[ABOUT THIS EXERCISE]:
Omit all images, then repeat exactly the lines below from the one containing "2019/2020 Third" through the one containing "Sledujte nás", both ends included.

[AVAILABLE DATA]:

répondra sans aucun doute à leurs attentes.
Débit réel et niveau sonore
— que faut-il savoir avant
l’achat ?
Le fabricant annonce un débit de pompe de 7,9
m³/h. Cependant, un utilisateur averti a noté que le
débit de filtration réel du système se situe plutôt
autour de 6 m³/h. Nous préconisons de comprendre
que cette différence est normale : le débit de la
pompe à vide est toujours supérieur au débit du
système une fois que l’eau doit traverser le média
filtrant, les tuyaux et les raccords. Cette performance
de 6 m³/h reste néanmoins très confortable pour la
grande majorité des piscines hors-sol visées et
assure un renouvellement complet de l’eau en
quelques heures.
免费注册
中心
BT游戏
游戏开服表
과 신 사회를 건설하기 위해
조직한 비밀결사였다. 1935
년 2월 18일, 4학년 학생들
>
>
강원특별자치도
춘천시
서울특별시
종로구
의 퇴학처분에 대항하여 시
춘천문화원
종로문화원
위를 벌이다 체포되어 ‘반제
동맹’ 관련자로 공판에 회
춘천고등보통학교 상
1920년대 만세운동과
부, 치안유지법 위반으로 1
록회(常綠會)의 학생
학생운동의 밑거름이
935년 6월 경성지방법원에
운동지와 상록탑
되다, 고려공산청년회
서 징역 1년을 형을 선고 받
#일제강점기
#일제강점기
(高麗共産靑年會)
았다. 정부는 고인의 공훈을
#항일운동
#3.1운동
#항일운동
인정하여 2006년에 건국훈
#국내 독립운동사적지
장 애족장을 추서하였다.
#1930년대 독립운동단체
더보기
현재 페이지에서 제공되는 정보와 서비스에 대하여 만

* * *

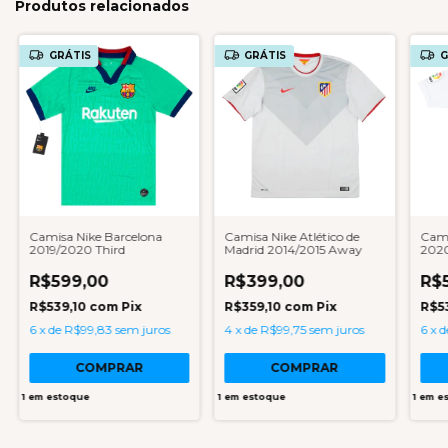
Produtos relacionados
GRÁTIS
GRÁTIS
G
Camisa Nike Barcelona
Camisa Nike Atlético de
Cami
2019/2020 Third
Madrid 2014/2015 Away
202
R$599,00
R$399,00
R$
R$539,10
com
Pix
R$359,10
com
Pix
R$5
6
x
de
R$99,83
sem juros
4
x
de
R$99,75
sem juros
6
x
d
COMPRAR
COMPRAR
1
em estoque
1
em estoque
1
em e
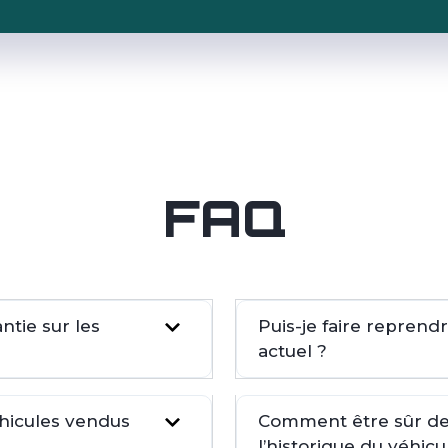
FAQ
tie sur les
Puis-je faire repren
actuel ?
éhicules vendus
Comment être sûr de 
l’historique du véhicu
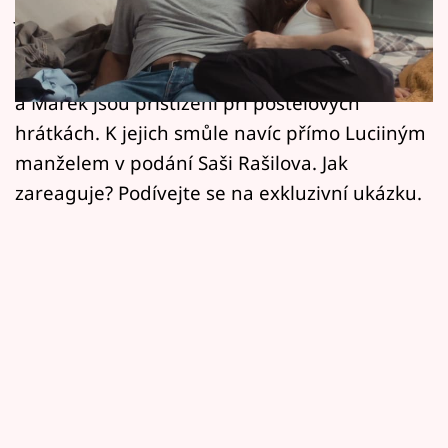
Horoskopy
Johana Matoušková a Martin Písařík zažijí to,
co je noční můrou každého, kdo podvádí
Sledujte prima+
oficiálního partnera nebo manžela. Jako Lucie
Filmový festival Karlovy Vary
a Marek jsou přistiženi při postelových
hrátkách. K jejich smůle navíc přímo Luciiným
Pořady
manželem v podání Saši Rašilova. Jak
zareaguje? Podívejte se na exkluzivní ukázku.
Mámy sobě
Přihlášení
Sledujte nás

[ANSWER SECTION]:
2019/2020 Third
Madrid 2014/2015 Away
202
R$599,00
R$399,00
R$
R$539,10
com
Pix
R$359,10
com
Pix
R$5
6
x
de
R$99,83
sem juros
4
x
de
R$99,75
sem juros
6
x
d
COMPRAR
COMPRAR
1
em estoque
1
em estoque
1
em e
FAQ
tie sur les
Puis-je faire repren
actuel ?
éhicules vendus
Comment être sûr de 
l’historique du véhicu
Horoskopy
Johana Matoušková a Martin Písařík zažijí to,
co je noční můrou každého, kdo podvádí
Sledujte prima+
oficiálního partnera nebo manžela. Jako Lucie
Filmový festival Karlovy Vary
a Marek jsou přistiženi při postelových
hrátkách. K jejich smůle navíc přímo Luciiným
Pořady
manželem v podání Saši Rašilova. Jak
zareaguje? Podívejte se na exkluzivní ukázku.
Mámy sobě
Přihlášení
Sledujte nás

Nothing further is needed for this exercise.